CHICAGO (REUTERS) - Denial is not just a river in Africa. It also is a powerful driver of how Americans think about their prospects for a secure retirement.
A new survey of retirement confidence published in March 2016 confirms that many workers lack realistic plans for making ends meet in retirement. It also suggests there is a disconnect between Americans' confidence about retirement and their actual preparations to ensure a comfortable one.
The Retirement Confidence Survey published by the Employee Benefit Research Institute (EBRI) is the longest-running annual survey of retirement confidence among both workers and today’s retirees—this is the 26th annual edition. It provides a long view of how we are doing as a country in preparing for retirement, and this year’s survey does contain some encouraging news.
EBRI found that the percentage of workers who are confident about having enough money for a comfortable retirement has continued to recover from the record lows following the Great Recession. Twenty-one percent are very confident this year, compared with 13 percent in 2013. Those who are somewhat confident rose to 42 percent, up from 38 percent in 2013.
So that means 63 percent of those surveyed have some degree of confidence. But here is the problem—many people are just guessing. Only 48 percent of workers say that they or their spouse have ever tried to calculate how much they will have save to live comfortably in retirement. That percentage has not budged significantly since the recession’s onset in 2008. Just 19 percent of those over age 55 have a formal, written financial plan for retirement.
Moreover, some of the plans people are making may not be realistic. For example, 65 percent of workers say they think they could get along with less than half of their pre-retirement income, yet most retirement planning experts suggest a replacement rate of 70 to 80 percent. "People do a poor job of understanding how much they will need for a retirement that could last a long time—and many don’t understand the basics of what their expenses will be in retirement," said Matthew Greenwald, president of Greenwald & Associates, which conducts the survey for EBRI.
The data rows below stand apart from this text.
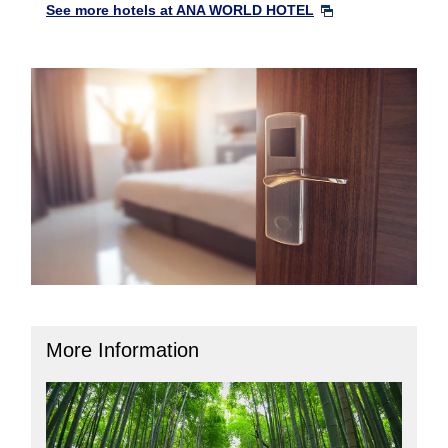
See more hotels at ANA WORLD HOTEL
More Information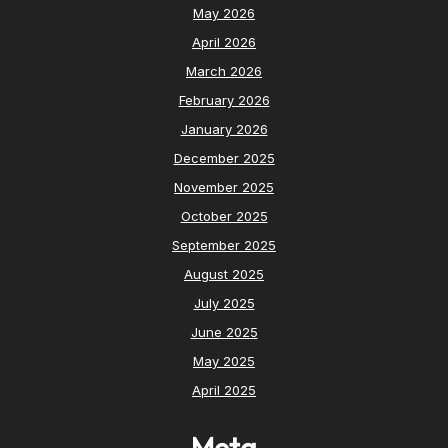
May 2026
April 2026
March 2026
February 2026
January 2026
December 2025
November 2025
October 2025
September 2025
August 2025
July 2025
June 2025
May 2025
April 2025
Meta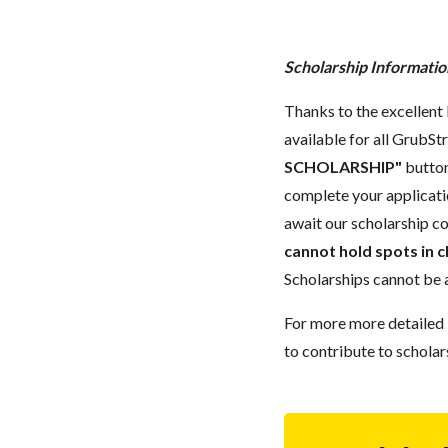
Scholarship Informatio
Thanks to the excellent 
available for all GrubStr
SCHOLARSHIP"
button
complete your applicatio
await our scholarship co
cannot hold spots in c
Scholarships cannot be a
For more more detailed 
to contribute to scholar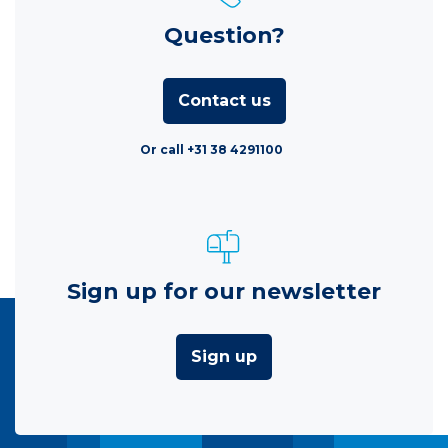
Question?
Contact us
Or call +31 38 4291100
Sign up for our newsletter
Sign up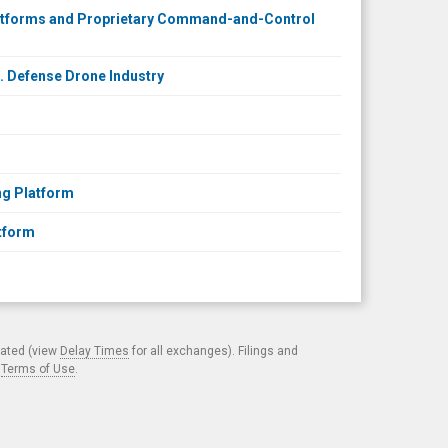
latforms and Proprietary Command-and-Control
S. Defense Drone Industry
ng Platform
atform
cated (view
Delay Times
for all exchanges). Filings and
.
Terms of Use
.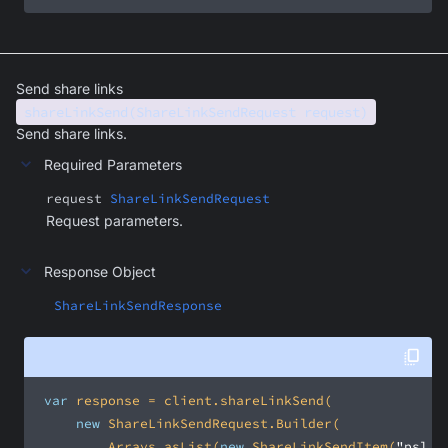
Send share links
shareLinkSend(ShareLinkSendRequest request)
Send share links.
Required Parameters
request
ShareLinkSendRequest
Request parameters.
Response Object
ShareLinkSendResponse
var
new
         Arrays.asList(
new
 ShareLinkSendItem(
"psl_[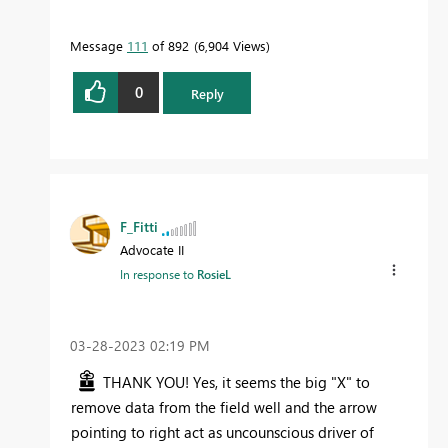
Message
111
of 892
6,904 Views
0
Reply
F_Fitti
Advocate II
In response to
RosieL
‎03-28-2023
02:19 PM
THANK YOU! Yes, it seems the big "X" to
remove data from the field well and the arrow
pointing to right act as uncounscious driver of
Also troubling is the reliance workers are placing on their ability to generate income from work at the end of their careers and in retirement. That may reflect the increasing aspiration to reinvent retirement, or simply never retire at all.
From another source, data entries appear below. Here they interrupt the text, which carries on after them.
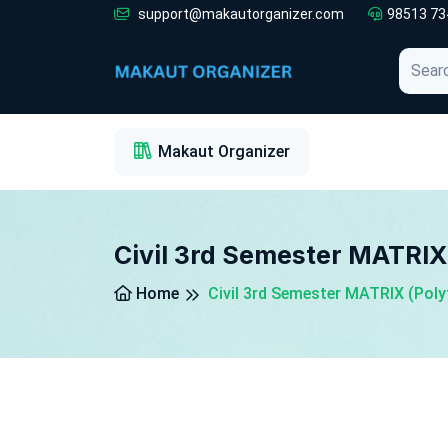
support@makautorganizer.com
98513 73
1
2
3
Makaut Organizer
Civil 3rd Semester MATRIX
Home
Civil 3rd Semester MATRIX (Pol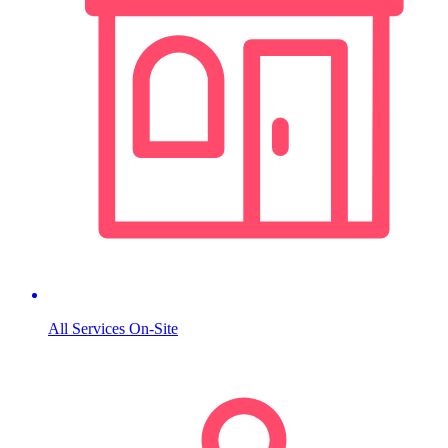
All Services On-Site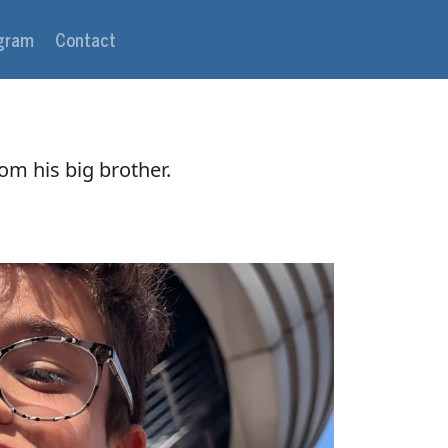
agram
Contact
rom his big brother.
But work cannot always be counted on as a pillar of financial support in retirement. Two-thirds of workers told EBRI that they plan to supplement their income in retirement with paid work—compared with just 27 percent of retirees who report that they actually have worked for pay in retirement. And 46 percent of today’s retirees told EBRI that they retired earlier than planned—a figure that has held steady in the EBRI survey for many years.
The survey findings also suggest that workers are not making smart decisions about timing their claims for Social Security. Seventy-three percent say they are very or somewhat confident in their ability to decide when to claim Social Security, yet Social Security Administration data consistently shows that roughly 40 percent of workers file for benefits at age 62, the earliest age of eligibility, rather than waiting at least until their full retirement age (currently 66).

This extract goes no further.